The balloons cascaded down and the faithful below poured out their adoration. Some things have changed of course, most notably that thick chestnut hair, artificial or otherwise, which has now reverted to a more appropriate grizzled black. Nancy, however, looked steelier, more doll-like than ever - whisper it not, another face-lift? His popularity, too, is not what it was: according to the Wall Street Journal, his negative rating today is higher than any major national figure, even George Bush.

But on Monday night none of that mattered. Mr Reagan, who knows as well as anyone that the era to which he gave his name has ended, was not there to be nominated. This time a prime-time convention speech was aimed not at the country, but to those within the hall. And how better to stiffen backbones than wheel out the Great Communicator himself?

Measured by the old man's standards, I found the the occasion a trifle disappointing. Only once before have I heard a Reagan speech. It was in 1985, on the 40th anniversary of the fall of Nazism, when he spoke in northern Germany where once the Bergen-Belsen concentration camp had stood. That day he brought tears to my eyes, and I was ready to be moved again. This week, a very different audience just wanted to cheer. Unfortunately, they did so at exactly the wrong places.

A Reagan speech may look artless. In fact its every pause is weighed, its every rhythm calculated, and its every throw-away line prepared in advance. Break the flow, and an old man is understandably flummoxed. It is natural that a party faithful, desperate for encouragement and searching for any star to steer by, should interrupt him with chants of 'Four More Years' and 'Thank you, Ron'. But when you're 81 years old and a prisoner of your script, you tend to lose the thread at such moments. So it was with Mr Reagan in Houston Astrodome.

Still, he did have some good jokes. For four years Lloyd Bentsen's devastating line at the expense of his then vice-presidential opponent Dan Quayle - 'Senator, I knew Jack Kennedy; and you're no Jack Kennedy' - has gone unanswered. On Monday night the patriarch of modern Republicanism hilariously reached back to the Founding Fathers for the riposte, his target this time Bill Clinton, the man at the top of the Democratic ticket.

'This fellow they've nominated, he claims he's the new Thomas Jefferson. Now let me tell you, I knew Thomas Jefferson, he was a friend of mine. And Governor, let me tell you: 'You're no Thomas Jefferson.' '

More important, you understood suddenly just how he managed to put together that triumphant coalition of his, ranging from the religious right to blue- collar factory workers, and which is now unravelling under Mr Bush.

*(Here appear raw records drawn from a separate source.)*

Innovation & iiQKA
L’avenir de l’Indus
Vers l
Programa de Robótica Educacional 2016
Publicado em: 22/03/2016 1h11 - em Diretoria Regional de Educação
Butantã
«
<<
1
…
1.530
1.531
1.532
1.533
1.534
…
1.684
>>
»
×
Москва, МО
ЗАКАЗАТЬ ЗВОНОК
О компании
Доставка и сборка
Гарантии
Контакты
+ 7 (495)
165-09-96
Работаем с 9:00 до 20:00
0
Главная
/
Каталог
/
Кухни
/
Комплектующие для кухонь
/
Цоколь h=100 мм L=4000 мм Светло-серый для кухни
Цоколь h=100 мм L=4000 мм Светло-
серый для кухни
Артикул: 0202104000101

Even in his prime, Mr Reagan may never have looked entirely on the ball. But he was a nice guy, an optimist, who, even when his fortunes were lowest, exuded not an iota of malice.

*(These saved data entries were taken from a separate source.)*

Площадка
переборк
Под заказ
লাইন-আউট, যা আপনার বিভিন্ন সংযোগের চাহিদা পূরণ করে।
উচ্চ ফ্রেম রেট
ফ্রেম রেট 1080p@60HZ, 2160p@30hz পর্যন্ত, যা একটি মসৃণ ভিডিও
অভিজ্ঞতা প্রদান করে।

'Whatever else history may say about me,' he said, 'I hope it will record I appealed to your best hopes, not your worst fears.' It could have been the epitaph of Reaganism - and how different from the mean-mouthed conservatism of these harsher times.

Half an hour earlier Pat Buchanan, Mr Reagan's old speech- writer, who had challenged Mr Bush in the primaries, had been at the rostrum. If Reagan will go down as illusory sunshine, Mr Buchanan is an all-too-real darkness. His flaying of Mr Clinton was politics as usual. Less so was his vision of God's own America on the brink of the Apocalypse.

No 'shining city on a hill' for him, just mobs torching the streets of Los Angeles. 'Block by block we must take back our cities, take back our culture and take back our country.' As an appeal to worst fears, Mr Buchanan's 25-minute exercise in nastiness took some beating.

Sadly, it is Mr Buchanan's vision, rather than Mr Reagan's, which better fits the Republican mood. For all they cheered the old boy, you felt the audience was a trifle bemused - was it once really like that? They are unlikely to hear him again. This was Mr Reagan's leave-taking of his country. The most telling moment came when he had finished. Stooped and weary, the great actor shuffled back from the rostrum for the last time. But then, just for a second he seem to want to return. Protectively, but resolutely, Nancy took him by the hand and pulled him towards the exit. Just like old times.